Category: Tips & Tricks
Are you ready for a surprise audit from regulators? Do you have all your cyber program policies in place and can you evidence it? Would you like to go through a 1-hour mock audit to review your endpoint and network cybersecurity posture and compliance?
Printers and scanners are often forgotten devices that are important for your firm’s cybersecurity. Did you know there’s a feature on some printers or scanners that can be set to retain a copy of everything it processes?
You should disable the option to keep data or ensure data encryption otherwise anyone who has access to the machine has access to the private data it processed (unauthorized user, repair, sale, theft).
Take a picture of the configuration panel and put it in your cyber folder as evidence of risk prevention.
There are two options to properly decommission a computer used to access or store private data: destroy or repurpose. You can destroy the hard disk yourself and evidence the process with pictures or hire a third-party who will provide a certificate of destruction. You can securely repurpose an encrypted disk by using the operating system feature to perform a low-level format.
Remember to record decommissioning with evidence in your cyber folder and remove the computer from your asset inventory list.
To protect access to private data, strengthen your credentials by using a Password Manager to securely store them. Password data is robustly encrypted to your device and safeguarded in a protected vault further secured by MFA.

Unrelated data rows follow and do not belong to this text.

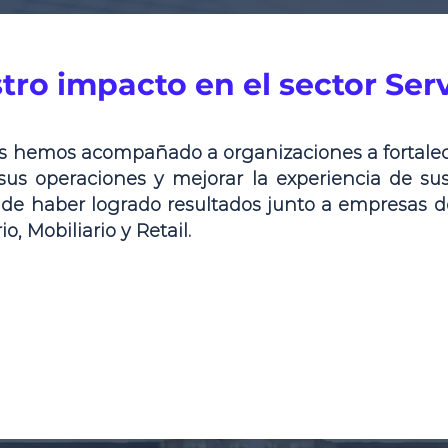
tro impacto en el sector Serv
ios hemos acompañado a organizaciones a fortalec
sus operaciones y mejorar la experiencia de sus
 de haber logrado resultados junto a empresas 
io, Mobiliario y Retail.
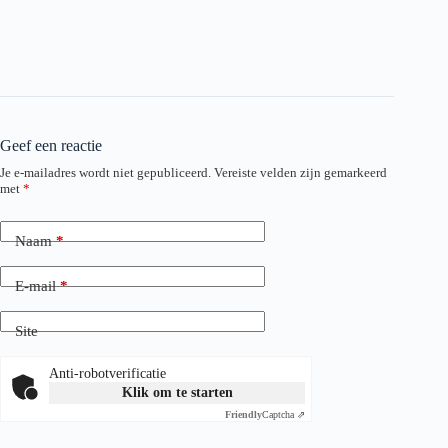
Geef een reactie
Je e-mailadres wordt niet gepubliceerd.
Vereiste velden zijn gemarkeerd
met
*
Naam
*
E-mail
*
Site
Anti-robotverificatie
Klik om te starten
Friendly
Captcha ⇗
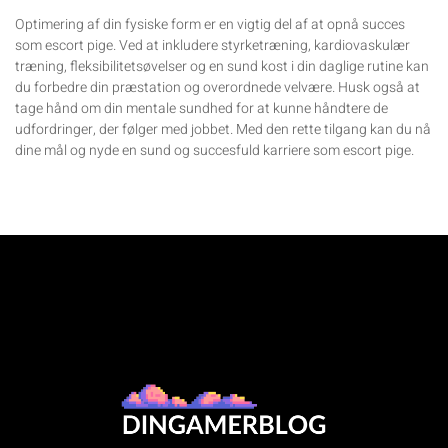
Optimering af din fysiske form er en vigtig del af at opnå succes
som escort pige. Ved at inkludere styrketræning, kardiovaskulær
træning, fleksibilitetsøvelser og en sund kost i din daglige rutine kan
du forbedre din præstation og overordnede velvære. Husk også at
tage hånd om din mentale sundhed for at kunne håndtere de
udfordringer, der følger med jobbet. Med den rette tilgang kan du nå
dine mål og nyde en sund og succesfuld karriere som escort pige.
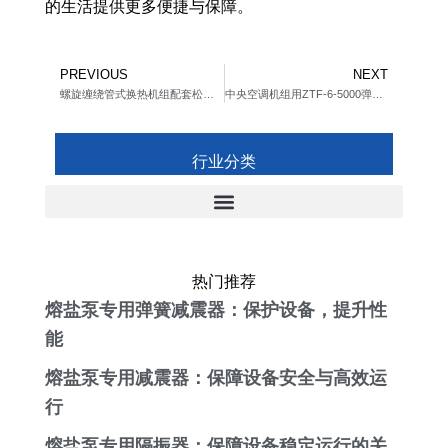
的生活提供更多便捷与保障。
Prev
Ne
PREVIOUS
NEXT
螺旋缠绕管式换热机组配套松夏弹簧减振垫
中央空调机组用ZTF-6-5000弹簧避震器
行业分类
热门推荐
熔盐泵专用弹簧减震器：保护设备，提升性
能
熔盐泵专用减震器：保障设备安全与高效运
行
熔盐泵专用隔振器：保障设备稳定运行的关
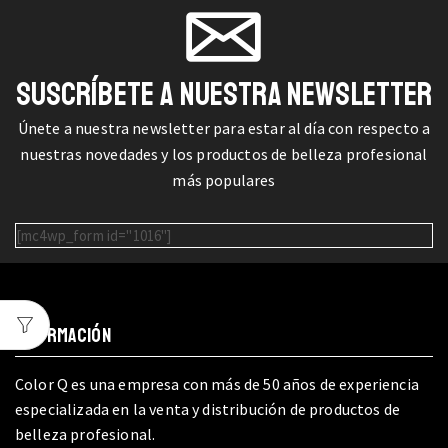
SUSCRÍBETE A NUESTRA NEWSLETTER
Únete a nuestra newsletter para estar al día con respecto a
nuestras novedades y los productos de belleza profesional
más populares
[mc4wp_form id="1016"]
INFORMACIÓN
Color Q es una empresa con más de 50 años de experiencia
especializada en la venta y distribución de productos de
belleza profesional.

A Password Manager app offers ideal balance between security and time-saving access. It eliminates risk of weak and reused passwords and enables complex password generation.
Create a strong master password that you can memorize because it will be the only one you need! And remember to never allow your browser to save your passwords since they are easily accessible to hackers.
When a username is created properly it serves as additional security. Use of a complex username diminishes risk of malicious algorithms being able to predict credentials.
“Web Scraping” is a practice of data extraction used for market intelligence, but it can also be used nefariously. Bots operating at the direction of bad actors can harvest specific content from any website or social network that’s then manipulated. For example, bots can scrape leadership name data from a corporate website later used in credential-cracking script for potential usernames.
Don’t choose an easy to guess username like first name only, “admin” or “user” and refrain from using your email as your username. Also, be sure to change your network’s default “admin” username to a complex one!